Exercise prompt —
Look through the entries that follow and return each line that has the string "record".

Extracted material Start Marker

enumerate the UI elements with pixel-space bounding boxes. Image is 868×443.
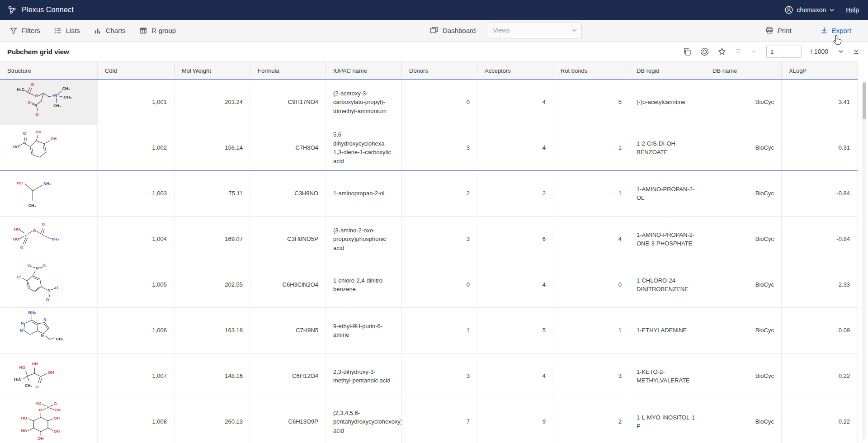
- column-header-db_name[interactable]: DB name: [705, 62, 782, 79]
- cell-db_name[interactable]: BioCyc: [705, 308, 782, 353]
- cell-iupac[interactable]: (2-acetoxy-3-carboxylato-propyl)-trimeth…: [326, 80, 402, 125]
- table-row[interactable]: HOHOPOOONH₂1,004169.07C3H8NO5P(3-amino-2…: [0, 217, 858, 262]
- column-header-donors[interactable]: Donors: [402, 62, 477, 79]
- cell-formula[interactable]: C6H13O9P: [250, 399, 326, 443]
- first-record-button[interactable]: [735, 48, 742, 55]
- cell-iupac[interactable]: 5,6-dihydroxycyclohexa-1,3-diene-1-carbo…: [326, 125, 402, 170]
- structure-cell[interactable]: NNNNNH₂CH₃: [0, 308, 98, 353]
- column-header-structure[interactable]: Structure: [0, 62, 98, 79]
- cell-xlogp[interactable]: 0.09: [782, 308, 858, 353]
- cell-rot_bonds[interactable]: 1: [553, 171, 629, 216]
- dashboard-button[interactable]: Dashboard: [423, 20, 482, 41]
- cell-cdid[interactable]: 1,007: [98, 353, 175, 399]
- cell-db_name[interactable]: BioCyc: [705, 217, 782, 262]
- cell-db_name[interactable]: BioCyc: [705, 353, 782, 399]
- cell-donors[interactable]: 3: [402, 125, 477, 170]
- cell-iupac[interactable]: 2,3-dihydroxy-3-methyl-pentanoic acid: [326, 353, 402, 399]
- cell-formula[interactable]: C7H9N5: [250, 308, 326, 353]
- next-record-button[interactable]: [837, 48, 844, 55]
- rgroup-button[interactable]: R-group: [132, 20, 183, 41]
- user-menu[interactable]: chemaxon: [784, 5, 835, 14]
- export-button[interactable]: Export: [814, 20, 858, 41]
- column-header-formula[interactable]: Formula: [250, 62, 326, 79]
- cell-db_regid[interactable]: 1-CHLORO-24-DINITROBENZENE: [629, 262, 705, 307]
- cell-donors[interactable]: 3: [402, 217, 477, 262]
- cell-iupac[interactable]: 1-aminopropan-2-ol: [326, 171, 402, 216]
- cell-db_regid[interactable]: 1-AMINO-PROPAN-2-ONE-3-PHOSPHATE: [629, 217, 705, 262]
- column-header-mol_weight[interactable]: Mol Weight: [175, 62, 250, 79]
- views-select[interactable]: Views: [488, 23, 582, 38]
- cell-rot_bonds[interactable]: 4: [553, 217, 629, 262]
- cell-db_regid[interactable]: 1-L-MYO-INOSITOL-1-P: [629, 399, 705, 443]
- cell-donors[interactable]: 2: [402, 171, 477, 216]
- structure-cell[interactable]: HOHOPOOONH₂: [0, 217, 98, 262]
- cell-xlogp[interactable]: -0.84: [782, 171, 858, 216]
- cell-rot_bonds[interactable]: 2: [553, 399, 629, 443]
- cell-rot_bonds[interactable]: 3: [553, 353, 629, 399]
- cell-rot_bonds[interactable]: 0: [553, 262, 629, 307]
- cell-formula[interactable]: C3H9NO: [250, 171, 326, 216]
- structure-cell[interactable]: H₃COON⁺CH₃CH₃CH₃⁻OO: [0, 80, 98, 125]
- cell-acceptors[interactable]: 2: [477, 171, 553, 216]
- cell-xlogp[interactable]: -0.31: [782, 125, 858, 170]
- cell-mol_weight[interactable]: 148.16: [175, 353, 250, 399]
- table-row[interactable]: OHOHOHO1,002156.14C7H8O45,6-dihydroxycyc…: [0, 125, 858, 171]
- cell-mol_weight[interactable]: 169.07: [175, 217, 250, 262]
- cell-xlogp[interactable]: 2.33: [782, 262, 858, 307]
- cell-formula[interactable]: C6H12O4: [250, 353, 326, 399]
- cell-cdid[interactable]: 1,004: [98, 217, 175, 262]
- cell-xlogp[interactable]: -0.84: [782, 217, 858, 262]
- cell-acceptors[interactable]: 4: [477, 125, 553, 170]
- column-header-xlogp[interactable]: XLogP: [782, 62, 858, 79]
- cell-donors[interactable]: 0: [402, 262, 477, 307]
- column-header-acceptors[interactable]: Acceptors: [477, 62, 553, 79]
- cell-cdid[interactable]: 1,002: [98, 125, 175, 170]
- vertical-scrollbar[interactable]: [862, 80, 866, 439]
- cell-db_name[interactable]: BioCyc: [705, 399, 782, 443]
- favorite-star-button[interactable]: [717, 47, 726, 56]
- column-header-rot_bonds[interactable]: Rot bonds: [553, 62, 629, 79]
- scrollbar-thumb[interactable]: [863, 82, 866, 119]
- lists-button[interactable]: Lists: [47, 20, 87, 41]
- cell-mol_weight[interactable]: 202.55: [175, 262, 250, 307]
- previous-record-button[interactable]: [750, 48, 757, 55]
- cell-iupac[interactable]: 9-ethyl-9H-purin-6-amine: [326, 308, 402, 353]
- column-header-cdid[interactable]: CdId: [98, 62, 175, 79]
- structure-search-button[interactable]: [700, 47, 709, 57]
- cell-iupac[interactable]: (2,3,4,5,6-pentahydroxycyclohexoxy)phosp…: [326, 399, 402, 443]
- cell-db_name[interactable]: BioCyc: [705, 171, 782, 216]
- cell-donors[interactable]: 0: [402, 80, 477, 125]
- charts-button[interactable]: Charts: [87, 20, 132, 41]
- cell-mol_weight[interactable]: 163.18: [175, 308, 250, 353]
- cell-iupac[interactable]: (3-amino-2-oxo-propoxy)phosphonic acid: [326, 217, 402, 262]
- record-number-input[interactable]: [766, 46, 802, 58]
- cell-cdid[interactable]: 1,008: [98, 399, 175, 443]
- cell-cdid[interactable]: 1,001: [98, 80, 175, 125]
- cell-xlogp[interactable]: 0.22: [782, 399, 858, 443]
- structure-cell[interactable]: OHOHOHHOHOOPOOHHO: [0, 399, 98, 443]
- cell-donors[interactable]: 3: [402, 353, 477, 399]
- table-row[interactable]: ClN⁺O⁻ON⁺OO⁻1,005202.55C6H3ClN2O41-chlor…: [0, 262, 858, 308]
- cell-formula[interactable]: C9H17NO4: [250, 80, 326, 125]
- cell-cdid[interactable]: 1,003: [98, 171, 175, 216]
- table-row[interactable]: H₃CCH₃HOOHOOH1,007148.16C6H12O42,3-dihyd…: [0, 353, 858, 399]
- cell-db_regid[interactable]: 1-ETHYLADENINE: [629, 308, 705, 353]
- column-header-db_regid[interactable]: DB regid: [629, 62, 705, 79]
- cell-mol_weight[interactable]: 260.13: [175, 399, 250, 443]
- column-header-iupac[interactable]: IUPAC name: [326, 62, 402, 79]
- cell-db_name[interactable]: BioCyc: [705, 125, 782, 170]
- cell-db_regid[interactable]: 1-AMINO-PROPAN-2-OL: [629, 171, 705, 216]
- cell-db_regid[interactable]: 1-KETO-2-METHYLVALERATE: [629, 353, 705, 399]
- cell-mol_weight[interactable]: 75.11: [175, 171, 250, 216]
- table-row[interactable]: OHOHOHHOHOOPOOHHO1,008260.13C6H13O9P(2,3…: [0, 399, 858, 443]
- structure-cell[interactable]: H₃CCH₃HOOHOOH: [0, 353, 98, 399]
- cell-acceptors[interactable]: 6: [477, 217, 553, 262]
- cell-formula[interactable]: C7H8O4: [250, 125, 326, 170]
- cell-cdid[interactable]: 1,006: [98, 308, 175, 353]
- cell-donors[interactable]: 1: [402, 308, 477, 353]
- print-button[interactable]: Print: [759, 20, 798, 41]
- cell-acceptors[interactable]: 9: [477, 399, 553, 443]
- table-row[interactable]: NNNNNH₂CH₃1,006163.18C7H9N59-ethyl-9H-pu…: [0, 308, 858, 353]
- cell-acceptors[interactable]: 4: [477, 262, 553, 307]
- table-row[interactable]: HONH₂CH₃1,00375.11C3H9NO1-aminopropan-2-…: [0, 171, 858, 217]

Extracted material End Marker

Exercise result —
- first-record-button[interactable]: [735, 48, 742, 55]
- next-record-button[interactable]: [837, 48, 844, 55]
- previous-record-button[interactable]: [750, 48, 757, 55]
- record-number-input[interactable]: [766, 46, 802, 58]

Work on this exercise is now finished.